Reginaldo, le plus jeune et le plus noir de peau, qui subit les insultes racistes de moins foncés que lui, recherche obstinément son père. Dario rêve d'une carrière de footballeur, comme beaucoup de jeunes Brésiliens - chaque année, 2 millions de garçons de 15-17 ans essaient d'entrer dans les clubs de 2e ou 3e division, moins de mille y parviennent –, mais il va avoir 18 ans, l'âge couperet. Dinho, lui, cherche refuge auprès de Jésus, dans une église évangéliste. Tandis que l'aîné, Dênis, déjà père, gagne difficilement sa vie comme coursier et est tenté par la délinquance.
Loin de toute théorie, les deux réalisateurs parviennent à faire partager les angoisses et les espoirs des quatre garçons et de leur mère. Pas de démonstration, de dialogues explicatifs, juste des moments marquants, ceux de choix qui peuvent justement les faire basculer, ou non, du côté de la violence. On y croit grâce à la mise en scène vive et précise, aux acteurs, des débutants, à l'exception de Vinicius de Oliveira, le gamin de « Central Do Brésil », tourné par Salles en 1997, et au tournage au milieu d'authentiques habitants de la ville, voisins, footballeurs, coursiers…
Pendant ce temps, aux Philippines, une famille survit difficilement en exploitant un cinéma porno dans lequel des jeunes gens, principalement des mineurs, viennent proposer des services ( «Serbis», d'où le titre) sexuels. Brillante Ma. Mendoza suit mère, fille, petit-fils, cousin, dans les dédales du vieux bâtiment nommé « Family ».
Le petit garçon fait du vélo au milieu des prostitués. Et pour que l'on comprenne bien, quelques gros plans de fellation et autres scènes explicites ponctuent le film, qui montre une famille «qui se désagrège, reflétant une société en perpétuelle décadence». C'est pénible, sordide par moments, mais sûrement juste. Et la question posée par le cinéaste, « Qu'est-ce que la moralité, ou la légalité, dans une société qui s'appauvrit et où la survie est un combat quotidien ? », mérite sûrement d'être posée.
«Gomorra», de Matteo Garrone, 40 ans, nous ramène en Europe, au sud de l'Italie. Gomorra comme Gomorrhe, la cité du péché dans la Bible, mais aussi comme Camorra, le système mafieux qui règne sur Naples et la Campanie et, en trente ans, a tué 4 000 personnes. Le réalisateur s'est inspiré du livre du même titre de Roberto Saviano (Gallimard), jeune historien et journaliste si bien informé qu'il doit vivre sous protection policière.
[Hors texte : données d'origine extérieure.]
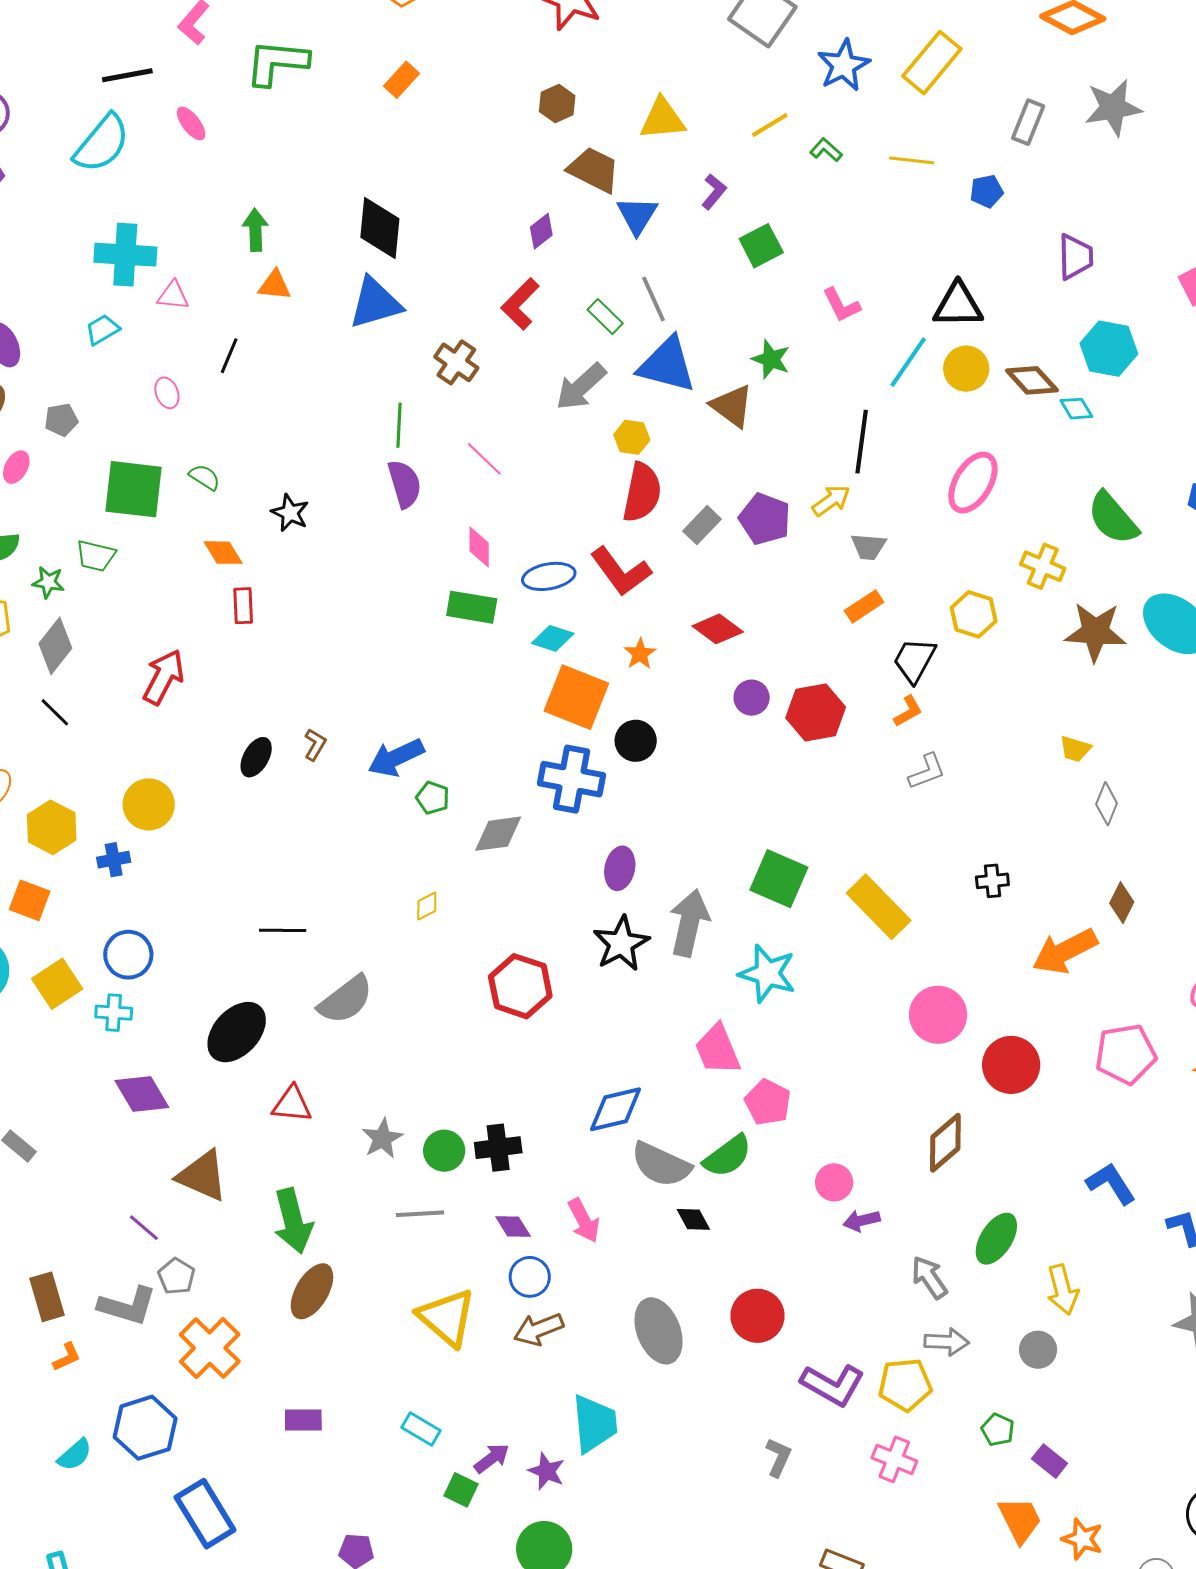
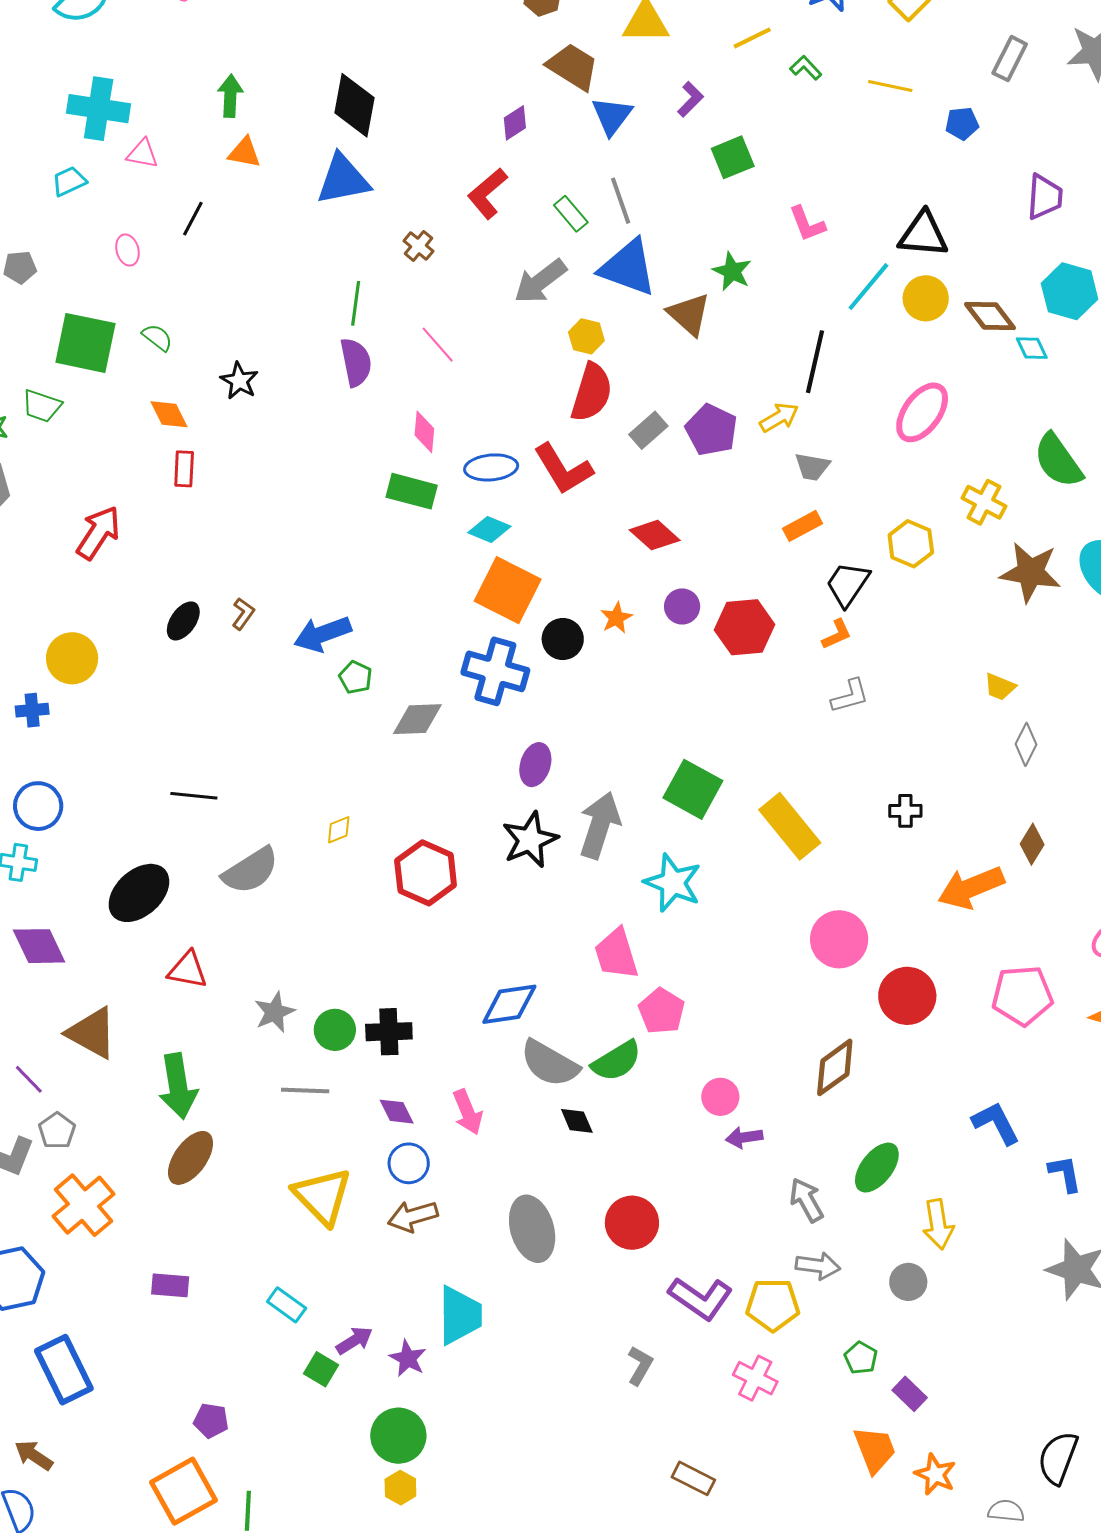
brown cross: (456, 362) -> (418, 246), size x0.7
orange star: (640, 654) -> (616, 618), moved
yellow diamond: (427, 906) -> (339, 830), moved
Avec ses nombreux personnages (cinq histoires croisées) et son montage serré, le film rend compte de quelques-unes des principales activités de la Camorra : la drogue, bien sûr (dans le quartier de Scampia, dans la banlieue de Naples, un seul clan fait un bénéfice de 500 000 euros par jour), mais aussi le trafic de déchets toxiques, avec des conséquences désastreuses pour la santé des habitants des environs, ou la mode et la contrefaçon, sans oublier naturellement l'extorsion de fonds et le crime pur et simple. Ces multiples secteurs expliquent que des milliers d'hommes et de femmes, de jeunes surtout, soient dépendants de ce pouvoir criminel.
« Gomorra » montre bien cet embrigadement auquel il est difficile d'échapper. Les jeunes ne connaissent que la violence pour devenir quelqu'un et se faire respecter. Ils ont vu aussi, comme tout le monde, les films hollywoodiens sur la mafia et rêvent de jouer les Scarface (d'où un savoureux duo tragi-comique).
L'intelligence de Garrone est de mêler réalisme et suspense, sans négliger la psychologie et sans complaisance dans les scènes sanglantes. Tous les personnages principaux sont intéressants, tous ont leur humanité. Et si le constat – l'impuissance à lutter contre un système aussi organisé –, est plutôt désespérant, le film est passionnant.